## Information supplied
———

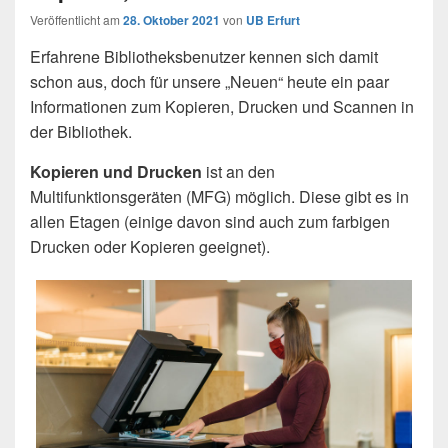
Veröffentlicht am
28. Oktober 2021
von
UB Erfurt
Erfahrene Bibliotheksbenutzer kennen sich damit
schon aus, doch für unsere „Neuen“ heute ein paar
Informationen zum Kopieren, Drucken und Scannen in
der Bibliothek.
Kopieren und Drucken
ist an den
Multifunktionsgeräten (MFG) möglich. Diese gibt es in
allen Etagen (einige davon sind auch zum farbigen
Drucken oder Kopieren geeignet).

———

## Your objective
Give back the listing word for word, minus its images.

## Exercise output
Veröffentlicht am
28. Oktober 2021
von
UB Erfurt
Erfahrene Bibliotheksbenutzer kennen sich damit
schon aus, doch für unsere „Neuen“ heute ein paar
Informationen zum Kopieren, Drucken und Scannen in
der Bibliothek.
Kopieren und Drucken
ist an den
Multifunktionsgeräten (MFG) möglich. Diese gibt es in
allen Etagen (einige davon sind auch zum farbigen
Drucken oder Kopieren geeignet).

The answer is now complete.